The Avegant Glyph is, and is not, virtual reality.
At a CES that's full of attempts at making VR work, the recently announced prototype is one of the most interesting headsets. Instead of an LCD screen, it uses a virtual retinal display that projects images on your eyes. Instead of attempting immersion, it limits the display to a square with a roughly 45-degree field of view, leaving your peripheral vision free. And Avegant, the company behind it, is doing its best to fool casual observers into thinking it's a pair of high-end headphones with a pair of weird bumps on top. Because let's be honest, wearing a pair of VR goggles in public still feels kind of dumb.
In fact, the creators don't actually describe it as VR. The Glyph can handle head tracking for games or virtual movies, but Avegant CSO Edward Tang describes it as a replacement for a mobile screen — instead of squinting at your iPhone on a plane, you can plug in the Glyph with an HDMI cable and watch movies on the equivalent of an 80-inch TV. It shares some DNA with the personal 3D theaters that Sony and others produced in years past, but the technology and hardware are fundamentally different. Even the highest-definition screen-based virtual reality displays, like the Gear VR, have visible pixels that mar the experience. When you look through the eyepieces of the Glyph engineering prototype, by contrast, you'll see a perfectly clear, brilliantly colored image, floating in front of you with virtually no lag.
Less immersive, but a brilliant image
We took a look at an early version of the Glyph in 2013, but its engineering prototype has slimmed down significantly since then. It could reasonably pass for a pair of oversized, heavily padded headphones, with an optional strap that slides over the top of your head. I've gotten used to slight blurriness in VR headsets, so the Glyph's image quality was comparatively amazing, as was its adjustability; you can slide the lenses sideways to change the distance between your eyes and focus each one with a wheel on the bottom. The obvious compromise is that you won't get the same sense of being in a place. Its low field of view (roughly 45 degrees, compared to closer to 100 degrees for the Oculus Rift) leaves large black spaces around the screen, and the visor doesn't quite black out the rest of the world. That's not all bad — there's something to be said for having situational awareness in a mobile headset. But it's why Avegant is right to distance itself from companies that are trying to create full 360-degree experiences.

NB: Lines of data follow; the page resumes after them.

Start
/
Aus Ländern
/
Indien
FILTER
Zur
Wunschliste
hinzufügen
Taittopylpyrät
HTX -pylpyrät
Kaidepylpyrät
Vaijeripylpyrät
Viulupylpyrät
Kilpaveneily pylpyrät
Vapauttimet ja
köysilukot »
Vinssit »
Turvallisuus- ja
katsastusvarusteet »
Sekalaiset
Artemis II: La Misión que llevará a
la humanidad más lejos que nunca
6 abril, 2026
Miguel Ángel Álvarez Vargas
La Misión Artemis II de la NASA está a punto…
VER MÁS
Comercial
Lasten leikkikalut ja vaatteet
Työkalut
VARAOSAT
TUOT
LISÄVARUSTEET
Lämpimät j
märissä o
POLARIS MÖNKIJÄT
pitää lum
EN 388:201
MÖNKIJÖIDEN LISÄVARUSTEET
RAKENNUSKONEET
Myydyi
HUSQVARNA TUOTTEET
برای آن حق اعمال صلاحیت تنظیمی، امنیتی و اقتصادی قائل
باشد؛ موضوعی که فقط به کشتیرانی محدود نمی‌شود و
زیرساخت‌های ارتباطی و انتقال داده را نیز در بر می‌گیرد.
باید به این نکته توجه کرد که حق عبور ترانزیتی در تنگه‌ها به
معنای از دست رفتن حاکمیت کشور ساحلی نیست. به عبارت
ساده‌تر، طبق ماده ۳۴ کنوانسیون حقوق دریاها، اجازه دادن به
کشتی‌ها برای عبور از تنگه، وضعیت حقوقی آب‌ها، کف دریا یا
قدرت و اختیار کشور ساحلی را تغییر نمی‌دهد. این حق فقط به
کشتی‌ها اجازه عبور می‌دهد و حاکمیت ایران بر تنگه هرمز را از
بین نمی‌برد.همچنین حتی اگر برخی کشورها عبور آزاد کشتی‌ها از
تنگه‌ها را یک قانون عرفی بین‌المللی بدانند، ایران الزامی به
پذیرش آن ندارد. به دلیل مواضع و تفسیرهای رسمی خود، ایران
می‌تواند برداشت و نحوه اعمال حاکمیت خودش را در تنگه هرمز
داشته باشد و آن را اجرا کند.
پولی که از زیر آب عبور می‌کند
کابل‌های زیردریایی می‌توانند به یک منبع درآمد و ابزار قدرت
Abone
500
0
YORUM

At CES, the company finally unveiled the design mockup that it hopes to turn into a consumer product by fall of 2015. It's a distinctly Beats-inspired pair of chunky headphones with lenses set into the top. When you're using them purely for sound, you can cover the eyepieces in a plastic protector, keeping them free of hair product or skin oil. To switch to headset mode, you tilt them forward to act as a rounded visor — instead of evoking Johnny Mnemonic, you'll look more like LeVar Burton in Star Trek. Ideally, there's no strap, just the pressure of the ear cups to hold the Glyph in place. While people will probably still look at you funny when you slide it over your eyes, it's far more natural than taking out a pair of virtual ski goggles. One of my biggest problems with the Gear VR was its sheer bulk, but I could actually imagine keeping the Glyph headphones around my neck.
it turns out headphones don't necessarily make good glasses
The problem is that with no support, it's incredibly difficult to keep the headset tilted at an angle that will give you that perfect image. The preliminary mockup was a fixed size, so I couldn't make it small enough to rest on my ears and nose at the same time; every time I tried to wear it, it just slid down my face. The heavier engineering prototype fit me, but to see clearly, I had to either hold it in place or tilt my face almost horizontal. Avegant is confident that this issue will be solved by launch, but it's set quite the task for itself. It has to produce a device that has minimal nose support, limited adjustability, and no overhead straps, but can still fit in a precise position over anyone's eyes. If the optics get light enough or the ear cups tight enough, this might be possible, but given that the Glyph in its current form is almost unusable, it's hard to make a call on how likely it is.
If you're looking for virtual reality per se, the Glyph is no Oculus Rift or Gear VR. At $599 (or $499, if you pre-order by January 15th) Its strict focus on image quality and portability, though, make it more than just another runner-up. Avegant's move away from screens puts it more in the company of Google Glass or the mysterious Magic Leap system, but without the difficulty of cracking augmented reality. And if you end up getting too uncomfortable to put them over your eyes... well, at least you've still got a pair of headphones.